**Work task**: Find each line in the records below that contains the word "transparency", and copy it out.

-------- The records --------

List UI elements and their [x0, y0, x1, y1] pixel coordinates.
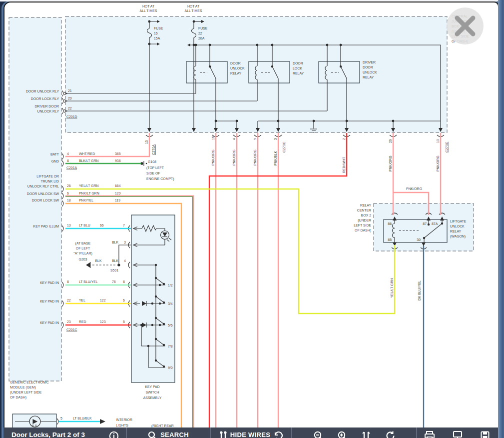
search-label: SEARCH — [160, 431, 189, 438]
zoom-controls — [291, 428, 416, 438]
close-icon — [454, 15, 476, 37]
output-controls — [416, 428, 497, 438]
search-button[interactable]: SEARCH — [126, 428, 210, 438]
bottom-toolbar: Door Locks, Part 2 of 3 SEARCH HIDE WIRE… — [3, 428, 498, 438]
info-icon[interactable] — [109, 431, 119, 438]
diagram-page — [3, 2, 499, 438]
monitor-icon[interactable] — [453, 431, 463, 438]
hide-wires-label: HIDE WIRES — [230, 431, 270, 438]
zoom-in-icon[interactable] — [338, 431, 347, 438]
close-button[interactable] — [447, 8, 484, 44]
search-icon — [148, 431, 157, 438]
save-icon[interactable] — [481, 431, 490, 438]
undo-icon[interactable] — [273, 431, 283, 438]
rotate-icon[interactable] — [386, 431, 395, 438]
print-icon[interactable] — [425, 431, 435, 438]
hide-wires-icon — [219, 431, 227, 438]
app-window: HOT ATALL TIMESHOT ATALL TIMESFUSE1615AF… — [0, 0, 504, 438]
toolbar-title-segment[interactable]: Door Locks, Part 2 of 3 — [3, 428, 126, 438]
window-top-edge — [0, 0, 504, 2]
fit-width-icon[interactable] — [362, 431, 371, 438]
hide-wires-button[interactable]: HIDE WIRES — [210, 428, 291, 438]
zoom-out-icon[interactable] — [314, 431, 323, 438]
diagram-title: Door Locks, Part 2 of 3 — [11, 431, 85, 438]
scrollbar[interactable] — [498, 0, 504, 438]
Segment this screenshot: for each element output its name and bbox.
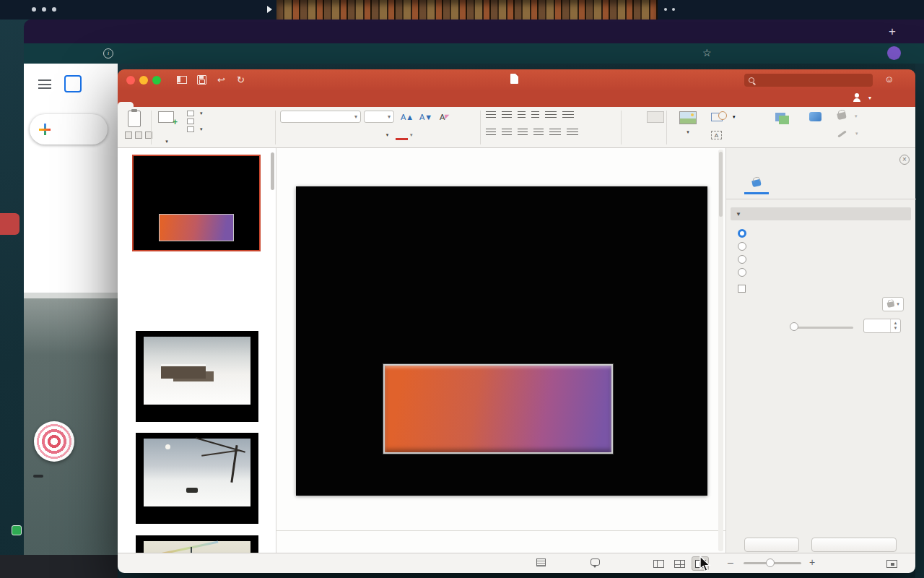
align-left-button[interactable] bbox=[486, 129, 496, 137]
reset-button[interactable] bbox=[187, 118, 229, 124]
columns-button[interactable] bbox=[549, 129, 561, 137]
radio-selected-icon[interactable] bbox=[738, 229, 746, 238]
copy-icon[interactable] bbox=[135, 131, 142, 139]
justify-button[interactable] bbox=[533, 129, 544, 137]
search-input[interactable] bbox=[758, 76, 868, 85]
transparency-value-box[interactable]: ▲▼ bbox=[863, 319, 901, 333]
clear-formatting-button[interactable]: A◤ bbox=[438, 111, 451, 123]
hide-background-graphics-option[interactable] bbox=[738, 282, 751, 294]
underline-button[interactable] bbox=[309, 129, 321, 141]
strikethrough-button[interactable] bbox=[323, 129, 336, 141]
convert-smartart-button[interactable] bbox=[634, 111, 677, 134]
text-direction-button[interactable] bbox=[562, 111, 574, 119]
solid-fill-option[interactable] bbox=[738, 228, 752, 239]
color-dropdown[interactable]: ▾ bbox=[882, 297, 904, 311]
checkbox-icon[interactable] bbox=[738, 285, 746, 293]
paste-button[interactable] bbox=[128, 111, 141, 127]
slide-thumbnail-4[interactable] bbox=[136, 535, 258, 553]
feedback-smiley-icon[interactable]: ☺ bbox=[884, 74, 894, 85]
numbering-button[interactable] bbox=[502, 111, 512, 119]
section-button[interactable]: ▾ bbox=[187, 126, 229, 132]
notes-divider[interactable] bbox=[276, 530, 725, 531]
fill-tab[interactable] bbox=[744, 174, 769, 194]
align-right-button[interactable] bbox=[518, 129, 528, 137]
slide-title-text[interactable] bbox=[296, 233, 707, 309]
site-info-icon[interactable]: i bbox=[103, 48, 113, 59]
arrange-button[interactable] bbox=[764, 111, 797, 127]
desktop-item-partial[interactable] bbox=[12, 525, 116, 535]
tab-home[interactable] bbox=[118, 102, 134, 107]
fill-section-header[interactable]: ▼ bbox=[731, 207, 911, 220]
character-spacing-button[interactable] bbox=[367, 129, 379, 141]
shrink-font-button[interactable]: A▼ bbox=[418, 111, 434, 123]
zoom-slider-thumb[interactable] bbox=[766, 558, 775, 567]
profile-avatar[interactable] bbox=[887, 46, 901, 60]
grow-font-button[interactable]: A▲ bbox=[399, 111, 415, 123]
stepper-icons[interactable]: ▲▼ bbox=[890, 319, 900, 332]
line-spacing-button[interactable] bbox=[545, 111, 557, 119]
gradient-fill-option[interactable] bbox=[738, 241, 752, 252]
google-calendar-pane bbox=[24, 64, 118, 298]
main-menu-icon[interactable] bbox=[38, 79, 51, 89]
subscript-button[interactable] bbox=[352, 129, 365, 141]
background-window-dot bbox=[52, 7, 56, 12]
normal-view-button[interactable] bbox=[650, 556, 667, 571]
new-slide-button[interactable] bbox=[158, 111, 174, 123]
picture-fill-option[interactable] bbox=[738, 254, 752, 265]
download-bar[interactable] bbox=[0, 555, 118, 578]
radio-icon[interactable] bbox=[738, 242, 746, 251]
fit-slide-button[interactable] bbox=[883, 556, 900, 571]
zoom-out-button[interactable]: – bbox=[728, 556, 733, 568]
italic-button[interactable] bbox=[295, 129, 307, 141]
align-text-button[interactable] bbox=[567, 129, 578, 137]
thumbnail-scrollbar[interactable] bbox=[271, 152, 274, 190]
shape-outline-button[interactable]: ▾ bbox=[837, 131, 858, 137]
bullets-button[interactable] bbox=[486, 111, 496, 119]
radio-icon[interactable] bbox=[738, 268, 746, 277]
font-size-combo[interactable]: ▾ bbox=[364, 111, 394, 123]
text-box-button[interactable]: A bbox=[711, 131, 724, 139]
close-panel-icon[interactable]: × bbox=[899, 155, 910, 165]
slide-banner-shape[interactable] bbox=[383, 364, 613, 454]
slide-thumbnail-3[interactable] bbox=[136, 433, 258, 524]
canvas-scrollbar[interactable] bbox=[718, 150, 723, 551]
new-tab-button[interactable]: + bbox=[884, 24, 900, 40]
clipboard-mini-icons[interactable] bbox=[125, 131, 152, 139]
slide-thumbnail-1[interactable] bbox=[132, 155, 261, 251]
font-color-arrow-icon[interactable]: ▾ bbox=[410, 132, 413, 138]
apply-to-all-button[interactable] bbox=[744, 538, 799, 552]
shapes-button[interactable]: ▾ bbox=[711, 113, 736, 121]
current-slide[interactable] bbox=[296, 186, 707, 496]
shape-fill-button[interactable]: ▾ bbox=[837, 113, 858, 119]
transparency-slider[interactable] bbox=[791, 327, 853, 329]
zoom-in-button[interactable]: + bbox=[809, 556, 815, 568]
loom-app-icon[interactable] bbox=[34, 421, 74, 462]
layout-button[interactable]: ▾ bbox=[187, 111, 229, 116]
ppt-title-bar[interactable]: ↩ ↻ ☺ bbox=[118, 69, 915, 91]
font-name-combo[interactable]: ▾ bbox=[280, 111, 361, 123]
decrease-indent-button[interactable] bbox=[518, 111, 526, 119]
search-box[interactable] bbox=[744, 74, 873, 87]
cut-icon[interactable] bbox=[125, 131, 132, 139]
notes-toggle[interactable] bbox=[536, 558, 549, 566]
pattern-fill-option[interactable] bbox=[738, 267, 752, 278]
picture-button[interactable]: ▾ bbox=[671, 111, 705, 135]
font-color-button[interactable] bbox=[396, 130, 408, 140]
slide-sorter-view-button[interactable] bbox=[671, 556, 688, 571]
comments-toggle[interactable] bbox=[590, 558, 603, 566]
share-button[interactable]: ▾ bbox=[853, 93, 871, 102]
slide-thumbnail-2[interactable] bbox=[136, 331, 258, 422]
reset-background-button[interactable] bbox=[811, 538, 897, 552]
increase-indent-button[interactable] bbox=[531, 111, 539, 119]
transparency-slider-thumb[interactable] bbox=[790, 322, 798, 331]
mouse-cursor bbox=[697, 556, 713, 573]
bold-button[interactable] bbox=[280, 129, 292, 141]
quick-styles-button[interactable] bbox=[800, 111, 830, 132]
align-center-button[interactable] bbox=[502, 129, 512, 137]
create-button[interactable] bbox=[30, 114, 108, 144]
slide-thumbnail-panel bbox=[118, 148, 276, 553]
radio-icon[interactable] bbox=[738, 255, 746, 264]
superscript-button[interactable] bbox=[338, 129, 350, 141]
bookmark-star-icon[interactable]: ☆ bbox=[702, 47, 712, 59]
change-case-button[interactable]: ▾ bbox=[381, 129, 393, 141]
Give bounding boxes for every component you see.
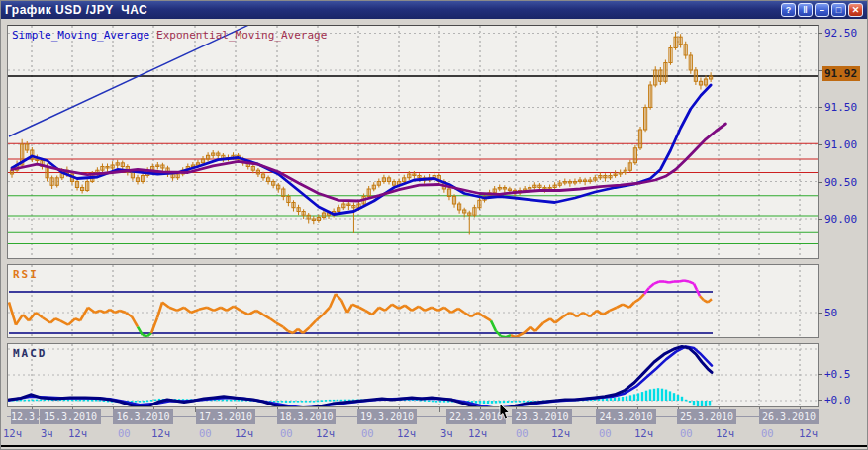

--------

**Result of this exercise**:
transparency-value-box[interactable]: ▲▼ bbox=[863, 319, 901, 333]
transparency-slider[interactable] bbox=[791, 327, 853, 329]
transparency-slider-thumb[interactable] bbox=[790, 322, 798, 331]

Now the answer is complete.